Michael Reagan and the Reagan Legacy Foundation continue an exciting year of activities in celebration of Ronald Reagan’s 100th birthday with the Liberty Education Tours, a student exchange program that provides American and European students a unique opportunity to study the history of freedom and liberty around the world while visiting significant historical sites.
This year, students will trace Reagan’s steps to becoming one of the most prominent figures in world history.
The students are from Poland, the Czech Republic, Cleveland, Ga., and the Los Angeles area. Four of the students are from the After-School All-Stars of Los Angeles, a nonprofit organization that provides learning and leadership programs for inner-city youth.
“It gives me a great deal of pride to personally share the vision my father had for our nation and world with this select group of high school students who will one day be leaders themselves,” Michael Reagan said.
Michael Reagan is the eldest son of Ronald Reagan and is the founder and president of the Reagan Legacy Foundation.
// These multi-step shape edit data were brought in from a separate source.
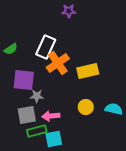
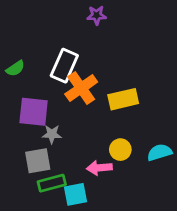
cyan semicircle: (114, 109) -> (160, 152), turned -30
pink arrow: (51, 116) -> (99, 168), moved

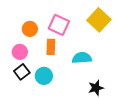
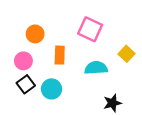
yellow square: (99, 20) -> (126, 54), moved, size x0.6
pink square: (59, 25) -> (90, 29), moved

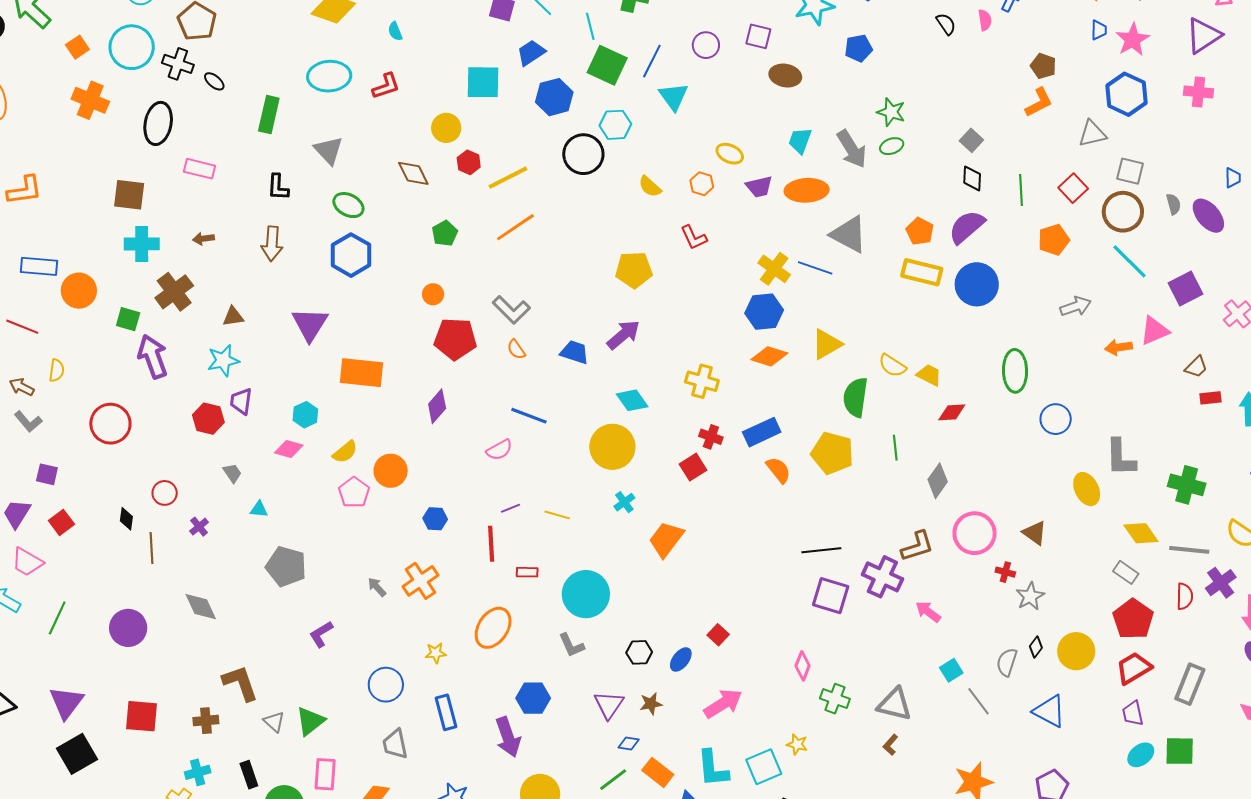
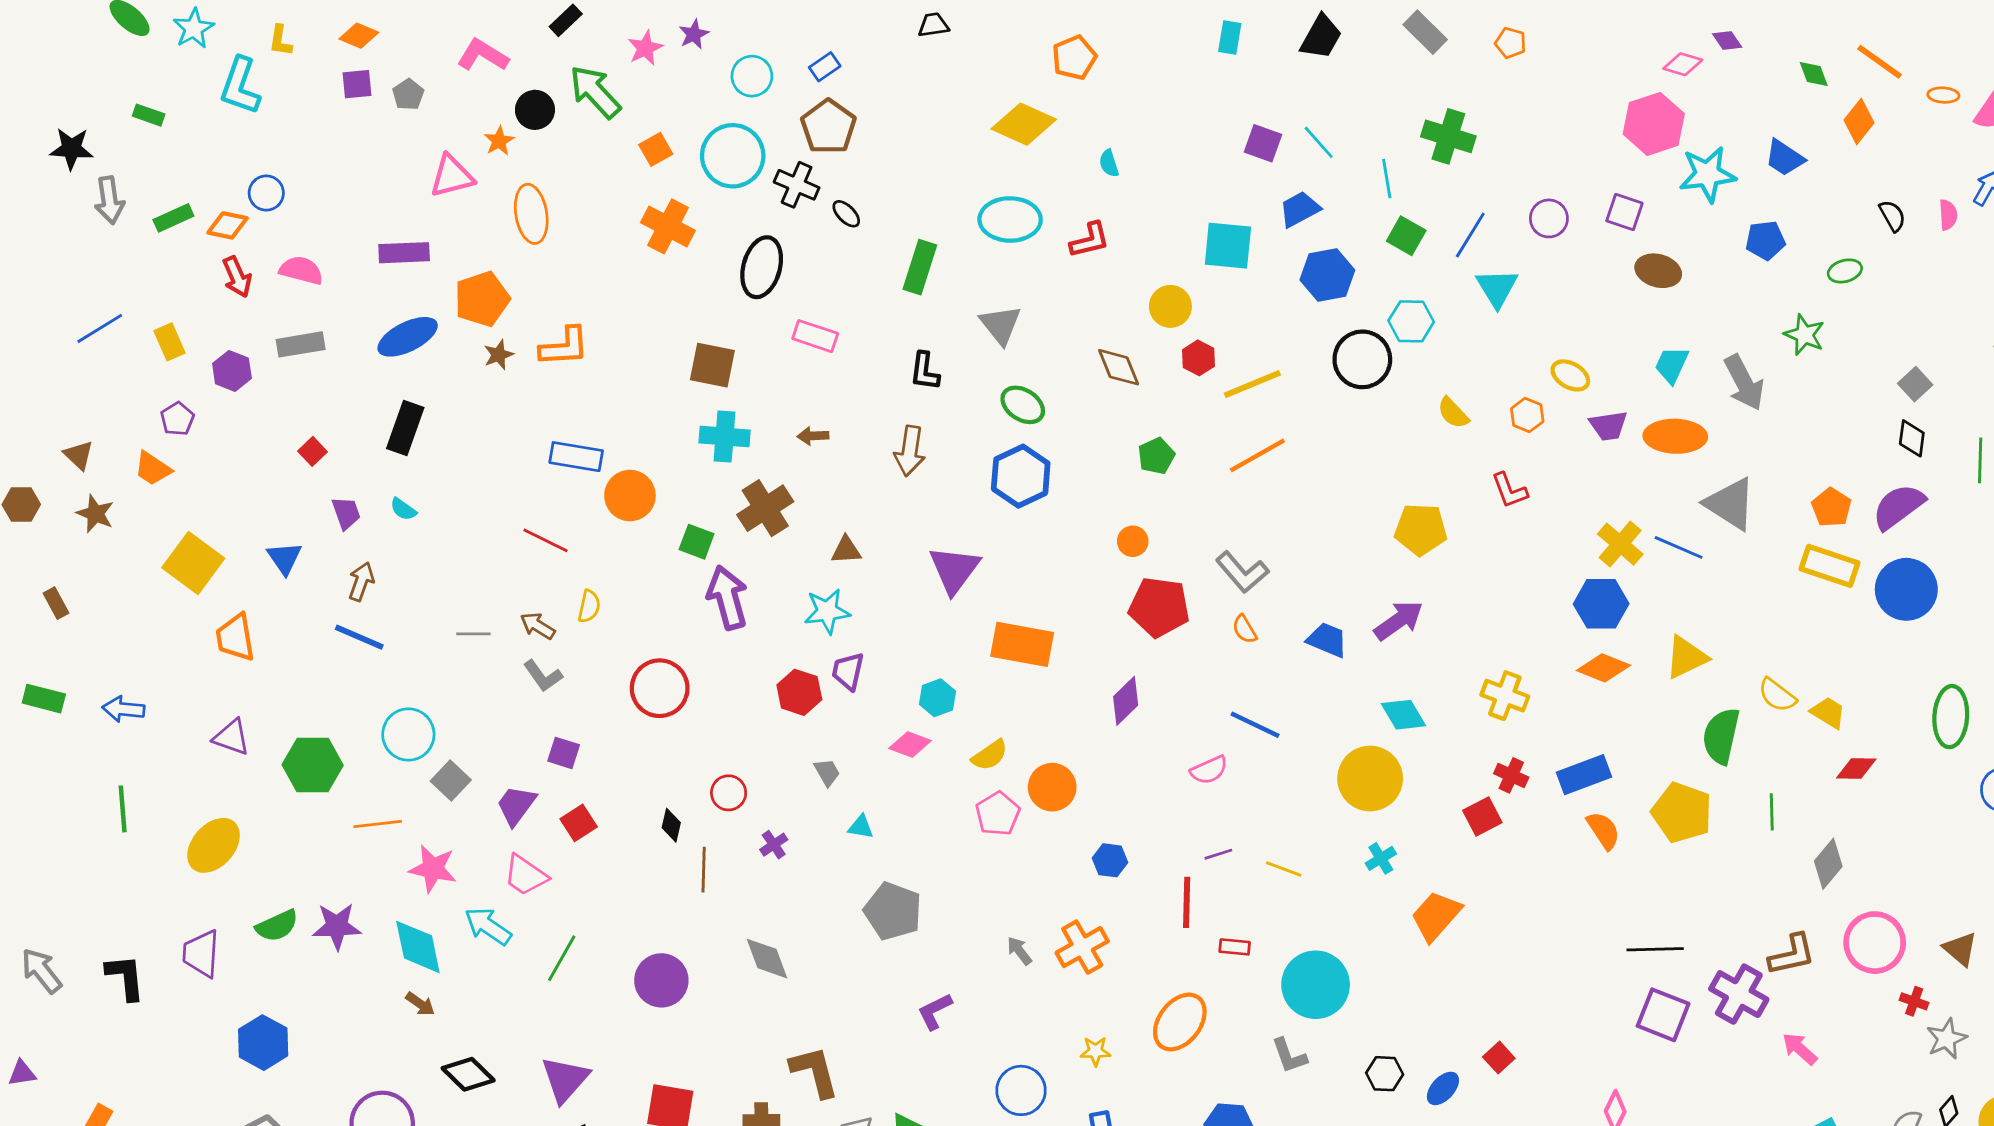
green square: (607, 65) -> (1406, 236), size x0.7
green ellipse: (892, 146) -> (1845, 271), moved

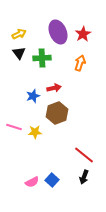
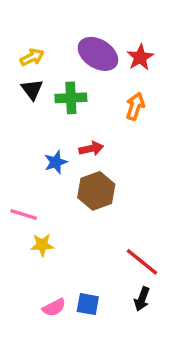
purple ellipse: (58, 32) -> (98, 54), turned -35
yellow star: (35, 132) -> (42, 245), moved
blue square: (52, 180) -> (88, 304), turned -32

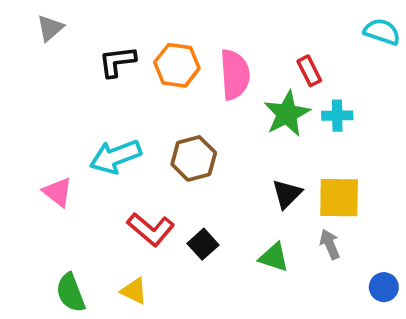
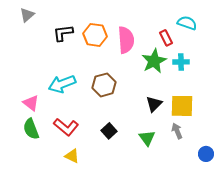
cyan semicircle: (382, 32) -> (187, 23), moved
red L-shape: (151, 229) -> (66, 127), moved
green triangle: (274, 257) -> (147, 138), turned 36
green semicircle: (71, 293) -> (31, 129), moved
“This year is especially meaningful because it is the 100th anniversary of Ronald Reagan’s birth, and we are honoring his memory by teaching young people the importance of individual freedom, liberty and democracy, which are American values my father held so dear,” he said.”
The tour began Aug. 1 in Washington, D.C., where the students participated in the 2011 National Conservative Student Conference hosted by Young America’s Foundation, a national nonprofit organization that seeks to inspire youth in the ideas of individual freedom, a strong national defense, free enterprise and traditional values.
There they met with national political leaders including Sens. Jim DeMint of South Carolina and Mike Lee of Utah, and Reps. Allen West of Floria and Jim Jordan of Ohio. Also speaking at the conference were prominent conservative figures Ann Coulter; Tim Goeglein, vice president of Focus on the Family; Dinesh D’Souza, president of King’s College and author; Bay Buchanan, president of American Cause; Marc Thiessen, top speechwriter for President George W. Bush; Robert George of Princeton University; Jason Mattera, editor of Human Events; and columnist Jonah Goldberg.
The next stop was Illinois, where Ronald Reagan was born and reared. On Saturday, students were special guests of the Chicago Cubs when they played the Cincinnati Reds in an afternoon game at Wrigley Field. Michael Reagan and his family threw out the first pitch as part of the Cubs’ Ronald Reagan Day celebration. Students toured Reagan’s birthplace in Tampico, boyhood home in Dixon and the Ronald Reagan Museum at his alma mater, Eureka College.
The tour wraps up in California, where on Wednesday students will get a rare look at Reagan’s beloved Santa Barbara ranch, Rancho del Cielo, which served as the Western White House during his presidency. The ranch was the site of several significant events, including the 1981 signing ceremony for the Economic Recovery Tax Act. The tour will conclude at the Ronald Reagan Presidential Library in Simi Valley. The library is the repository of presidential records for President Reagan’s administration and holds more than 60 million pages of documents, more than 1.6 million photographs, 500,000 feet of motion picture film, tens of thousands of audio and video tape, and more than 40,000 artifacts. Reagan was buried there in 2004.
A special graduation ceremony will be held at the presidential library on Friday, where Michael Reagan will present each student with the Reagan Legacy Foundation Freedom Fellow Award.
The Liberty Education Tours are open to American and European high school students with at least one year remaining of their secondary education and a minimum grade point average of 2.0 on a 4.0 scale. The program is made possible through the generosity of corporate and individual sponsors.
— Faye Eson represents the Reagan Legacy Foundation.